MATERIAL PROVIDED:
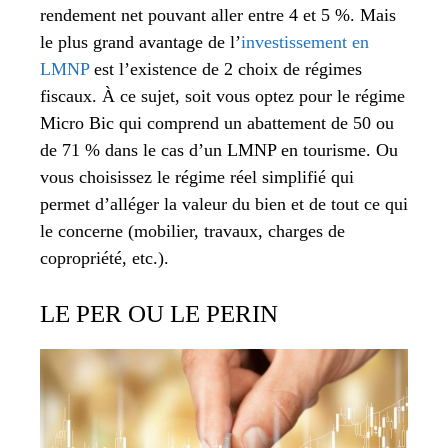
rendement net pouvant aller entre 4 et 5 %. Mais
le plus grand avantage de l’
investissement en
LMNP
est l’existence de 2 choix de régimes
fiscaux. À ce sujet, soit vous optez pour le régime
Micro Bic qui comprend un abattement de 50 ou
de 71 % dans le cas d’un LMNP en tourisme. Ou
vous choisissez le régime réel simplifié qui
permet d’alléger la valeur du bien et de tout ce qui
le concerne (mobilier, travaux, charges de
copropriété, etc.).
LE PER OU LE PERIN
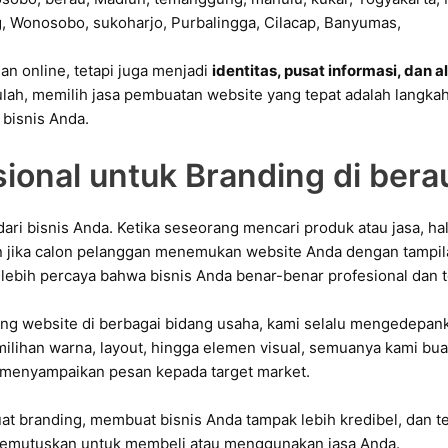
n online, tetapi juga menjadi
identitas, pusat informasi, dan 
itulah, memilih jasa pembuatan website yang tepat adalah lang
bisnis Anda.
sional untuk Branding di bera
 dari bisnis Anda. Ketika seseorang mencari produk atau jasa, 
jika calon pelanggan menemukan website Anda dengan tampila
lebih percaya bahwa bisnis Anda benar-benar profesional dan t
g website di berbagai bidang usaha, kami selalu mengedepa
emilihan warna, layout, hingga elemen visual, semuanya kami bua
am menyampaikan pesan kepada target market.
t branding, membuat bisnis Anda tampak lebih kredibel, dan t
emutuskan untuk membeli atau menggunakan jasa Anda.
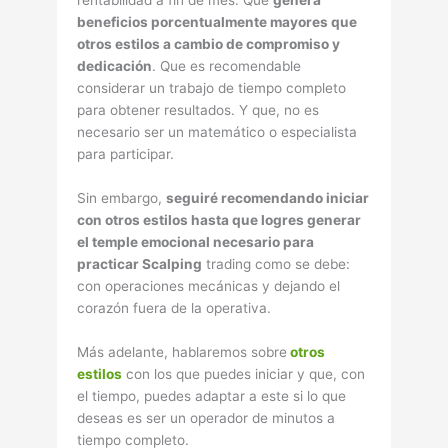
beneficios porcentualmente mayores que
otros estilos a cambio de compromiso y
dedicación
. Que es recomendable
considerar un trabajo de tiempo completo
para obtener resultados. Y que, no es
necesario ser un matemático o especialista
para participar.
Sin embargo,
seguiré recomendando iniciar
con otros estilos hasta que logres generar
el temple emocional necesario para
practicar Scalping
trading como se debe:
con operaciones mecánicas y dejando el
corazón fuera de la operativa.
Más adelante, hablaremos sobre
otros
estilos
con los que puedes iniciar y que, con
el tiempo, puedes adaptar a este si lo que
deseas es ser un operador de minutos a
tiempo completo.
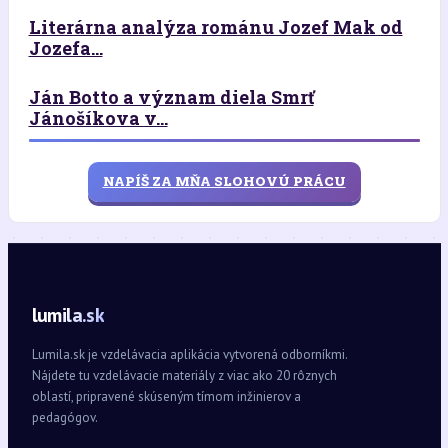
Literárna analýza románu Jozef Mak od
Jozefa...
Ján Botto a význam diela Smrť
Jánošíkova v...
NAPÍŠ ZA MŇA SLOHOVÚ PRÁCU
lumila.sk
Lumila.sk je vzdelávacia aplikácia vytvorená odborníkmi.
Nájdete tu vzdelávacie materiály z viac ako 20 rôznych
oblastí, pripravené skúseným tímom inžinierov a
pedagógov.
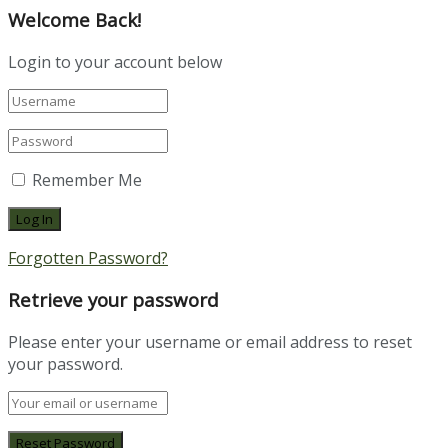
Welcome Back!
Login to your account below
Remember Me
Forgotten Password?
Retrieve your password
Please enter your username or email address to reset
your password.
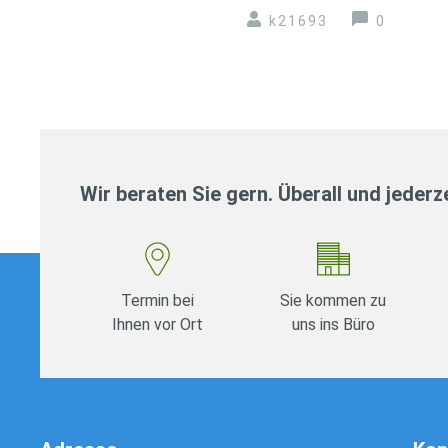
k21693
0
Wir beraten Sie gern. Überall und jederze
Termin bei
Sie kommen zu
Ihnen vor Ort
uns ins Büro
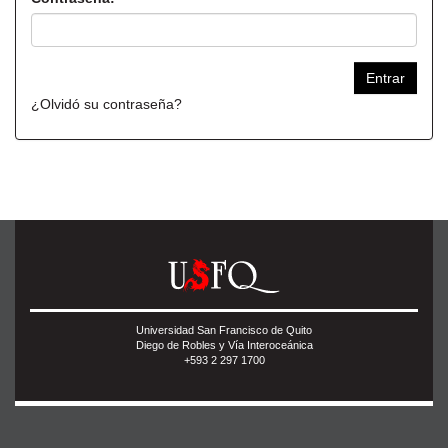
¿Olvidó su contraseña?
Universidad San Francisco de Quito
Diego de Robles y Vía Interoceánica
+593 2 297 1700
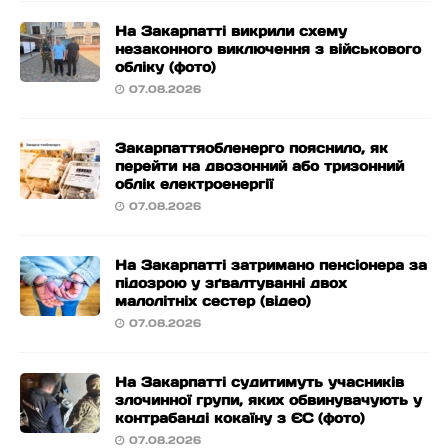
На Закарпатті викрили схему
незаконного виключення з військового
обліку (фото)
07.08.2026
Закарпаттяобленерго пояснило, як
перейти на двозонний або тризонний
облік електроенергії
07.08.2026
На Закарпатті затримано пенсіонера за
підозрою у зґвалтуванні двох
малолітніх сестер (відео)
07.08.2026
На Закарпатті судитимуть учасників
злочинної групи, яких обвинувачують у
контрабанді кокаїну з ЄС (фото)
07.08.2026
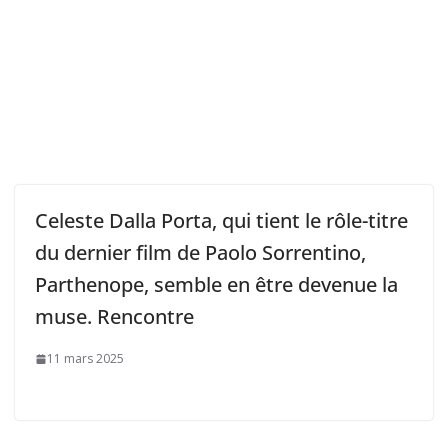
Celeste Dalla Porta, qui tient le rôle-titre
du dernier film de Paolo Sorrentino,
Parthenope, semble en être devenue la
muse. Rencontre
11 mars 2025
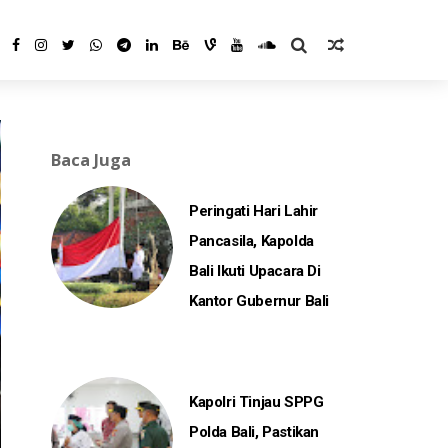
Baca Juga
Peringati Hari Lahir
Pancasila, Kapolda
Bali Ikuti Upacara Di
Kantor Gubernur Bali
Kapolri Tinjau SPPG
Polda Bali, Pastikan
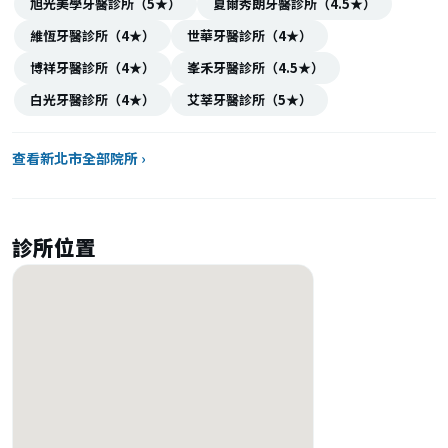
旭光美學牙醫診所（5★）
夏爾秀朗牙醫診所（4.5★）
維恆牙醫診所（4★）
世華牙醫診所（4★）
博祥牙醫診所（4★）
峯禾牙醫診所（4.5★）
白光牙醫診所（4★）
艾莘牙醫診所（5★）
查看新北市全部院所 ›
診所位置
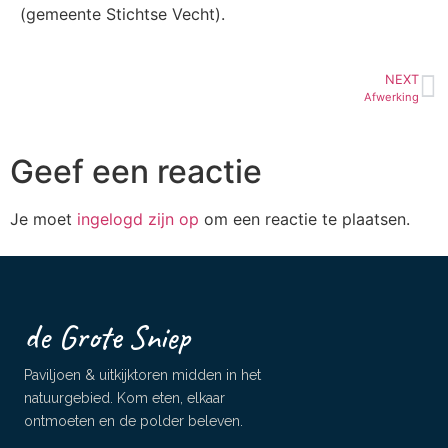
(gemeente Stichtse Vecht).
NEXT
Afwerking
Geef een reactie
Je moet
ingelogd zijn op
om een reactie te plaatsen.
de Grote Sniep
Paviljoen & uitkijktoren midden in het
natuurgebied. Kom eten, elkaar
ontmoeten en de polder beleven.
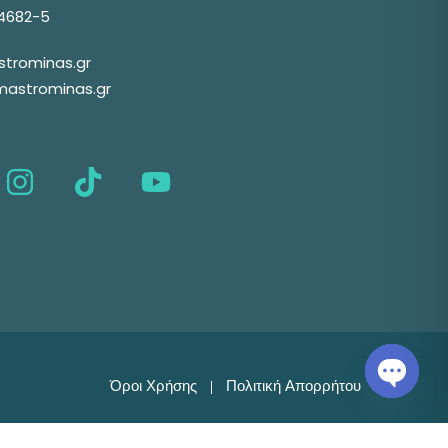
04682-5
trominas.gr
mastrominas.gr
Όροι Χρήσης
Πολιτική Απορρήτου
Open c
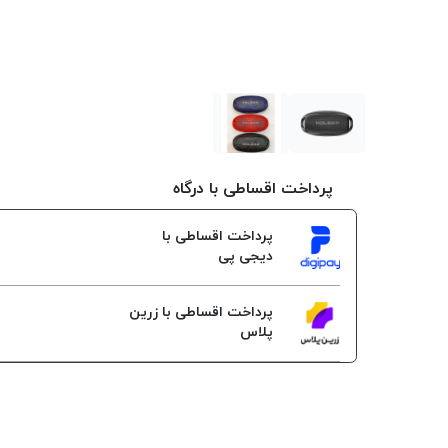
پرداخت اقساطی با درگاه
پرداخت اقساطی با
دیجی پی
پرداخت اقساطی با زرین
پلاس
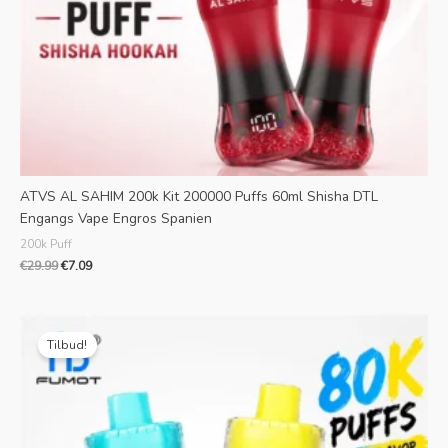
ATVS AL SAHIM 200k Kit 200000 Puffs 60ml Shisha DTL
Engangs Vape Engros Spanien
200k Puff
€
29.99
€
7.09
Oprindelig
Aktuel
pris
pris
Tilbud!
var:
er:
€35.99.
€8.99.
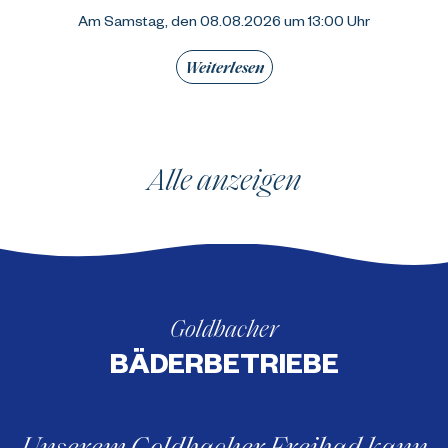
Am Samstag, den 08.08.2026 um 13:00 Uhr
Weiterlesen
Alle anzeigen
Goldbacher
BÄDERBETRIEBE
Unserem Goldbacher Freibad kann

TASK GOAL: Please return the full listing exactly as given, with the images left out.

SOLUTION FOR THIS EXERCISE:
rendement net pouvant aller entre 4 et 5 %. Mais
le plus grand avantage de l’
investissement en
LMNP
est l’existence de 2 choix de régimes
fiscaux. À ce sujet, soit vous optez pour le régime
Micro Bic qui comprend un abattement de 50 ou
de 71 % dans le cas d’un LMNP en tourisme. Ou
vous choisissez le régime réel simplifié qui
permet d’alléger la valeur du bien et de tout ce qui
le concerne (mobilier, travaux, charges de
copropriété, etc.).
LE PER OU LE PERIN
n online, tetapi juga menjadi
identitas, pusat informasi, dan 
itulah, memilih jasa pembuatan website yang tepat adalah lang
bisnis Anda.
sional untuk Branding di bera
 dari bisnis Anda. Ketika seseorang mencari produk atau jasa, 
jika calon pelanggan menemukan website Anda dengan tampila
lebih percaya bahwa bisnis Anda benar-benar profesional dan t
g website di berbagai bidang usaha, kami selalu mengedepa
emilihan warna, layout, hingga elemen visual, semuanya kami bua
am menyampaikan pesan kepada target market.
t branding, membuat bisnis Anda tampak lebih kredibel, dan t
emutuskan untuk membeli atau menggunakan jasa Anda.
beneficios porcentualmente mayores que
otros estilos a cambio de compromiso y
dedicación
. Que es recomendable
considerar un trabajo de tiempo completo
para obtener resultados. Y que, no es
necesario ser un matemático o especialista
para participar.
Sin embargo,
seguiré recomendando iniciar
con otros estilos hasta que logres generar
el temple emocional necesario para
practicar Scalping
trading como se debe:
con operaciones mecánicas y dejando el
corazón fuera de la operativa.
Más adelante, hablaremos sobre
otros
estilos
con los que puedes iniciar y que, con
el tiempo, puedes adaptar a este si lo que
deseas es ser un operador de minutos a
tiempo completo.
Literárna analýza románu Jozef Mak od
Jozefa...
Ján Botto a význam diela Smrť
Jánošíkova v...
NAPÍŠ ZA MŇA SLOHOVÚ PRÁCU
lumila.sk
Lumila.sk je vzdelávacia aplikácia vytvorená odborníkmi.
Nájdete tu vzdelávacie materiály z viac ako 20 rôznych
oblastí, pripravené skúseným tímom inžinierov a
pedagógov.
Welcome Back!
Login to your account below
Remember Me
Forgotten Password?
Retrieve your password
Please enter your username or email address to reset
your password.
k21693
0
Wir beraten Sie gern. Überall und jederze
Termin bei
Sie kommen zu
Ihnen vor Ort
uns ins Büro
¿Olvidó su contraseña?
Universidad San Francisco de Quito
Diego de Robles y Vía Interoceánica
+593 2 297 1700
На Закарпатті викрили схему
незаконного виключення з військового
обліку (фото)
07.08.2026
Закарпаттяобленерго пояснило, як
перейти на двозонний або тризонний
облік електроенергії
07.08.2026
На Закарпатті затримано пенсіонера за
підозрою у зґвалтуванні двох
малолітніх сестер (відео)
07.08.2026
На Закарпатті судитимуть учасників
злочинної групи, яких обвинувачують у
контрабанді кокаїну з ЄС (фото)
07.08.2026
Celeste Dalla Porta, qui tient le rôle-titre
du dernier film de Paolo Sorrentino,
Parthenope, semble en être devenue la
muse. Rencontre
11 mars 2025
Baca Juga
Peringati Hari Lahir
Pancasila, Kapolda
Bali Ikuti Upacara Di
Kantor Gubernur Bali
Kapolri Tinjau SPPG
Polda Bali, Pastikan
旭光美學牙醫診所（5★）
夏爾秀朗牙醫診所（4.5★）
維恆牙醫診所（4★）
世華牙醫診所（4★）
博祥牙醫診所（4★）
峯禾牙醫診所（4.5★）
白光牙醫診所（4★）
艾莘牙醫診所（5★）
查看新北市全部院所 ›
診所位置
(gemeente Stichtse Vecht).
NEXT
Afwerking
Geef een reactie
Je moet
ingelogd zijn op
om een reactie te plaatsen.
de Grote Sniep
Paviljoen & uitkijktoren midden in het
natuurgebied. Kom eten, elkaar
ontmoeten en de polder beleven.
04682-5
trominas.gr
mastrominas.gr
Όροι Χρήσης
Πολιτική Απορρήτου
Open c
پرداخت اقساطی با درگاه
پرداخت اقساطی با
دیجی پی
پرداخت اقساطی با زرین
پلاس
ATVS AL SAHIM 200k Kit 200000 Puffs 60ml Shisha DTL
Engangs Vape Engros Spanien
200k Puff
€
29.99
€
7.09
Oprindelig
Aktuel
pris
pris
Tilbud!
var:
er:
€35.99.
€8.99.
Am Samstag, den 08.08.2026 um 13:00 Uhr
Weiterlesen
Alle anzeigen
Goldbacher
BÄDERBETRIEBE
Unserem Goldbacher Freibad kann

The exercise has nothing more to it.